Image courtesy of EIFF

Present day Moscow. World famous cellist and cultural snob Vladimir Chizov and wannabe hipster DJ Tolik are accidentally catapulted onto a strange and desolate planet known as Puke. How will they make it back to Earth? This is the premise of Koo! Kin-dza-dza, an animated remake of the homonymous 1986 Soviet sci-fi satire. 

It's refreshing too see an animation that doesn't have to rely on CGI or 3D, especially when it skillfully infuses a picaresque story line with the absurdist touches of Terry Gilliam's Brazil. In the dune world of Pluke, inhabitants fall into two main categories - Patsaks and Chatlanians (the latter being the dominant people), a humble match (known as a ketse) is the most valuable item, and common sense doesn't seem to apply as strict hierarchies extend to the colour of pants one wears. The two main characters must fight their way through unreliable journey companions, perennial bribes and cacophony-loving  grandmothers. The comic darkness of this dystopian universe is  occasionally provided with light relief: it's hard not too smile when Vladimir plays his cello for an unusually appreciative and rather timid Plukian creature, or when Vladimir and Tolik seem to finally make an emotional connection.

For all its analogue ambition, Koo! Kin-dza-dza is far from perfect -  clocking in at 96 minutes, it feels overlong, leaving us with the impression that the script could have been much tighter in parts. 

Seeing this film presented again in the 21st century, when the USSR has become a distant memory makes for thought-provoking viewing, as its powerful depiction of laughable hierarchical structures, corruption and racism still resonates in contemporary Europe.

Koo! Kin-dza-dza 27 June, 18:15 at Odeon 2

[Erika Sella]

Anatomy of a Paperclip (dir. Akira Ikeda)

Director Ikeda Akira has stated that his starting point  for Anatomy of a Paperclip was his wish to create the modern equivalent of a Japanese folk tale.

The quiet, submissive Kogure is certainly the kind of character that can be found time and time again in both literature and film (his body language and tubby, inexpressive appearance reminded me Italian popular cinema staple Fantozzi); the linear simplicity and even pacing of the storyline (matched by the minimalist, deliberately two-dimensional and immaculately balanced, often symmetrical shots) are also somewhat reminiscent of a parable. 

Image courtesy of EIFF

The flat cinematography also complements the deadpan humour that springs from a world that has become devoid of pleasure - this is Japan, but not as we know it. Kugore lives in a small, bare room, works in a factory (which actually looks like a converted garage) where he is repeatedly abused by his horrific boss, survives on horrible food and is regularly taunted by a couple of thugs who have a penchant for stealing his clothes. This routine is gradually eroded by the vision of a butterfly (a presence usually loaded with meaning in Japanese culture) and the consequent appearance of a woman who speaks gibberish (a 'language' that was invented by the filmmaker) and decides to move into Kogure's bedsit without an explanation.

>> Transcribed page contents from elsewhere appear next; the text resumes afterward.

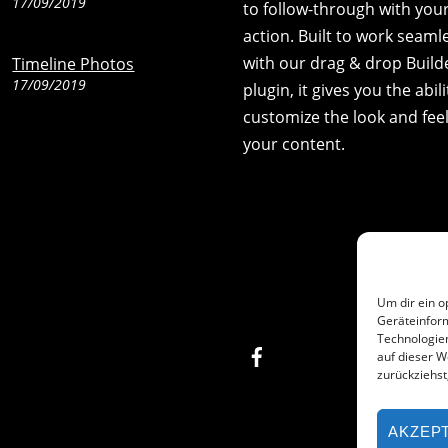
17/09/2019
to follow-through with your 
action. Built to work seaml
with our drag & drop Build
Timeline Photos
17/09/2019
plugin, it gives you the abili
customize the look and feel
your content.
Um dir ein o
Geräteinfor
Technologien
Facebook
auf dieser W
zurückziehs
AKZEP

At the press screening, a fellow viewer felt that Anatomy of a Paperclip was 'essentially a Japanese remake of Eraserhead'; while the bleak, quietly hysterical  atmosphere that pervades the film may certainly recall some aspects of David Lynch's output, I felt this statement detracts from the film's complexity. This is a mysterious and often profound film; a poignant (yet very funny) comment about human nature and the meaning of interpersonal connections. 

Anatomy of a Paperclip, 28 June, 13:15 at Cameo 3

[Erika Sella]

Displaced Perssons (dir. Asa Blanck and Johan Palmgren) 

Image courtesy of EIFF

Pelle Persson is one of the most intriguing characters I have ever had the privilege to encounter on the big screen; perhaps inspired by a childhood adventure book (having recently watched Mark Cousin's A Story of Children and Film, I was reminded of Palle Alone in the World, and not simply because of the similarity of the main character's name), he sets off to adventure as soon as he is old enough to drive, living and working in Europe, Africa and the Middle East. He eventually settles in Lahore, Pakistan, where he marries Shamin, and has two daughters. As his children reach adulthood, he finds that his liberal parenting idea clash with the local customs (the girls find they can't leave the house by themselves), and decides to return to his native Sweden. But can you ever go home again? 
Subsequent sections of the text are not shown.